China to Monitor Aquatic Life in Songhua River


Authorities in northeast China's Heilongjiang Province plan to build several aquatic life monitoring stations in the Songhua River, the country's third largest, in a bid to acquire a better understanding of the river's water quality.
Environmental authorities had previously monitored river water quality by analyzing physical and chemical indices, but that was a monotonous approach, Li Ping, director of the Heilongjiang Provincial Department of Environmental Protection, said Monday.

"There is abundant aquatic life in rivers, which can play the roles of pre-warning, accumulation and indication in environmental protection," he said.
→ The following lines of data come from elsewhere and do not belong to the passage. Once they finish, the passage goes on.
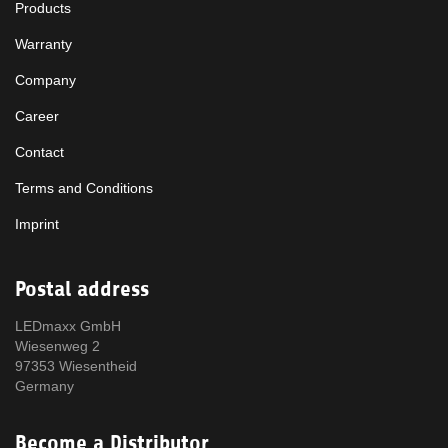
Products
Warranty
Company
Career
Contact
Terms and Conditions
Imprint
Postal address
LEDmaxx GmbH
Wiesenweg 2
97353 Wiesentheid
Germany
Become a Distributor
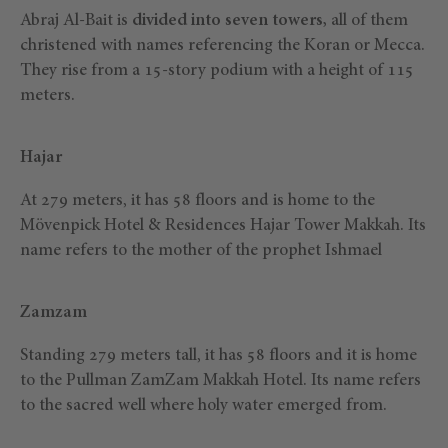
Abraj Al-Bait is
divided into seven towers,
all of them
christened with names referencing the Koran or Mecca.
They rise from a 15-story podium with a height of 115
meters.
Hajar
At 279 meters, it has 58 floors and is home to the
Mövenpick Hotel & Residences Hajar Tower Makkah. Its
name refers to the mother of the prophet Ishmael
Zamzam
Standing 279 meters tall, it has 58 floors and it is home
to the Pullman ZamZam Makkah Hotel. Its name refers
to the sacred well where holy water emerged from.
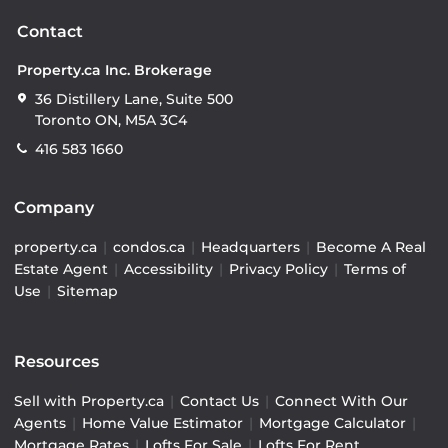
Contact
Property.ca Inc. Brokerage
36 Distillery Lane, Suite 500
Toronto ON, M5A 3C4
416 583 1660
Company
property.ca
|
condos.ca
|
Headquarters
|
Become A Real
Estate Agent
|
Accessibility
|
Privacy Policy
|
Terms of
Use
|
Sitemap
Resources
Sell with Property.ca
|
Contact Us
|
Connect With Our
Agents
|
Home Value Estimator
|
Mortgage Calculator
|
Mortgage Rates
|
Lofts For Sale
|
Lofts For Rent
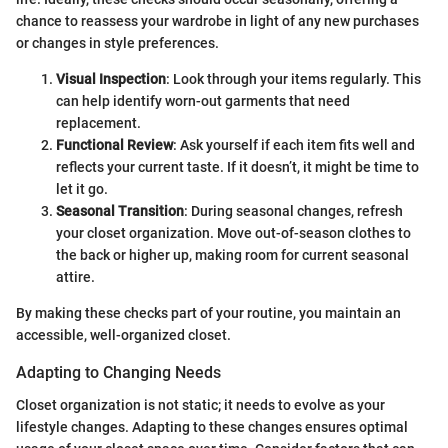
chance to reassess your wardrobe in light of any new purchases
or changes in style preferences.
Visual Inspection
: Look through your items regularly. This
can help identify worn-out garments that need
replacement.
Functional Review
: Ask yourself if each item fits well and
reflects your current taste. If it doesn’t, it might be time to
let it go.
Seasonal Transition
: During seasonal changes, refresh
your closet organization. Move out-of-season clothes to
the back or higher up, making room for current seasonal
attire.
By making these checks part of your routine, you maintain an
accessible, well-organized closet.
Adapting to Changing Needs
Closet organization is not static; it needs to evolve as your
lifestyle changes. Adapting to these changes ensures optimal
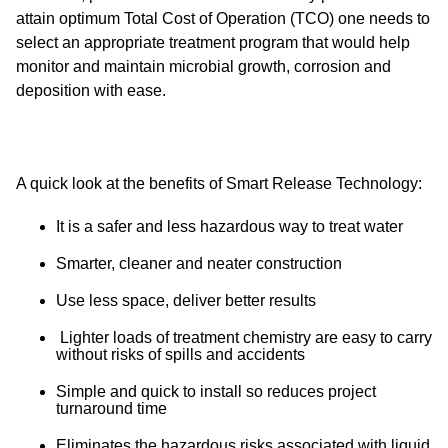
attain optimum Total Cost of Operation (TCO) one needs to
select an appropriate treatment program that would help
monitor and maintain microbial growth, corrosion and
deposition with ease.
A quick look at the benefits of Smart Release Technology:
It is a safer and less hazardous way to treat water
Smarter, cleaner and neater construction
Use less space, deliver better results
Lighter loads of treatment chemistry are easy to carry
without risks of spills and accidents
Simple and quick to install so reduces project
turnaround time
Eliminates the hazardous risks associated with liquid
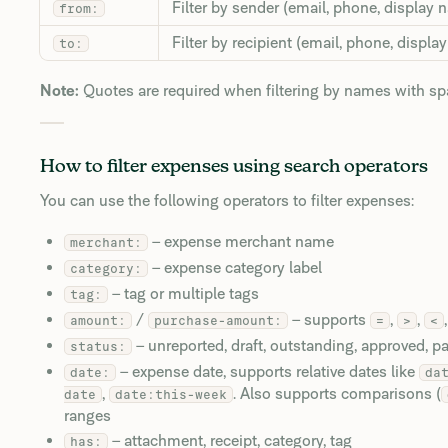
Filter by sender (email, phone, display 
from:
Filter by recipient (email, phone, displa
to:
Note:
Quotes are required when filtering by names with s
How to filter expenses using search operators
You can use the following operators to filter expenses:
– expense merchant name
merchant:
– expense category label
category:
– tag or multiple tags
tag:
/
– supports
,
,
amount:
purchase-amount:
=
>
<
– unreported, draft, outstanding, approved, p
status:
– expense date, supports relative dates like
date:
da
,
. Also supports comparisons (
date
date:this-week
ranges
– attachment, receipt, category, tag
has:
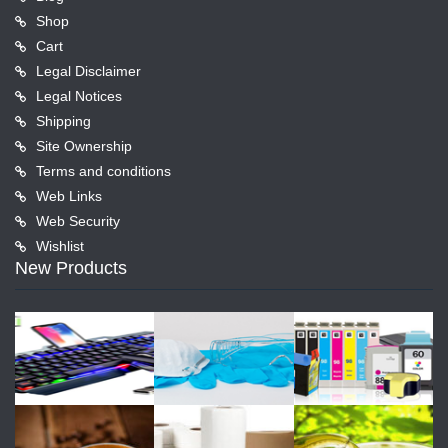
Shop
Cart
Legal Disclaimer
Legal Notices
Shipping
Site Ownership
Terms and conditions
Web Links
Web Security
Wishlist
New Products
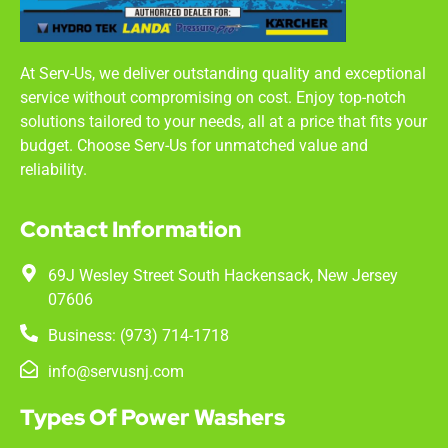
At Serv-Us, we deliver outstanding quality and exceptional
service without compromising on cost. Enjoy top-notch
solutions tailored to your needs, all at a price that fits your
budget. Choose Serv-Us for unmatched value and
reliability.
Contact Information
69J Wesley Street South Hackensack, New Jersey
07606
Business: (973) 714-1718
info@servusnj.com
Types Of Power Washers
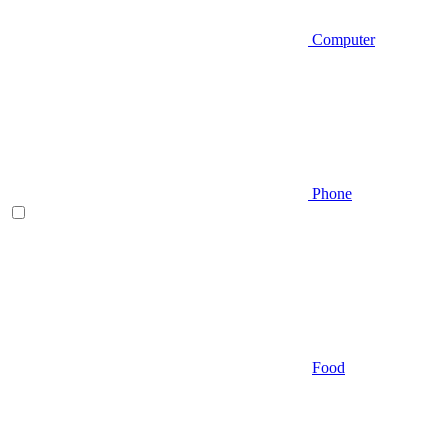
Computer
Phone
Food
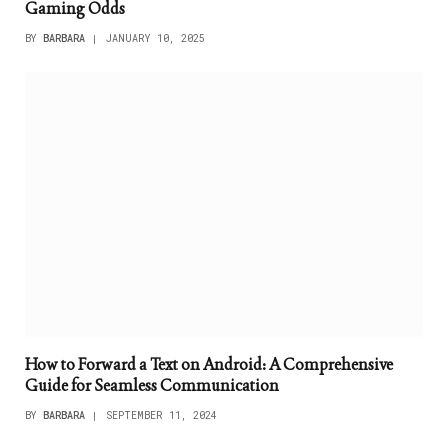
Gaming Odds
BY
BARBARA
JANUARY 10, 2025
How to Forward a Text on Android: A Comprehensive
Guide for Seamless Communication
BY
BARBARA
SEPTEMBER 11, 2024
Environmental staff will mainly monitor biological diversity, biological toxicology and biological residue to survey the quality of the river's water, he said.

The Songhua River is the largest tributary of the Sino-Russian border river of Heilong, known as the Amur in Russia. The 1,900-km-long river originates in the neighboring province of Jilin and meanders through an area of 550,000 square km.

In November 2005, about 100 metric tons of industrial waste spilled into the Songhua River after an explosion at a chemical plant in Jilin, prompting cities along the river to cut water supplies to 3.8 million people.

The government launched a five-year campaign in 2006 to clean up the river and remove harmful pollution resulting from the explosion.

Li said the pollution resistance of aquatic life is weaker than that of humans. "Therefore, if monitoring results on aquatic life conform to relevant standards, then the water quality and drinking water safety for human beings can be guaranteed."

"In this way, we can assess and analyze the impact of the quality of the water in the Songhua River on the bordering river of Heilong as well as the lower reaches," he added.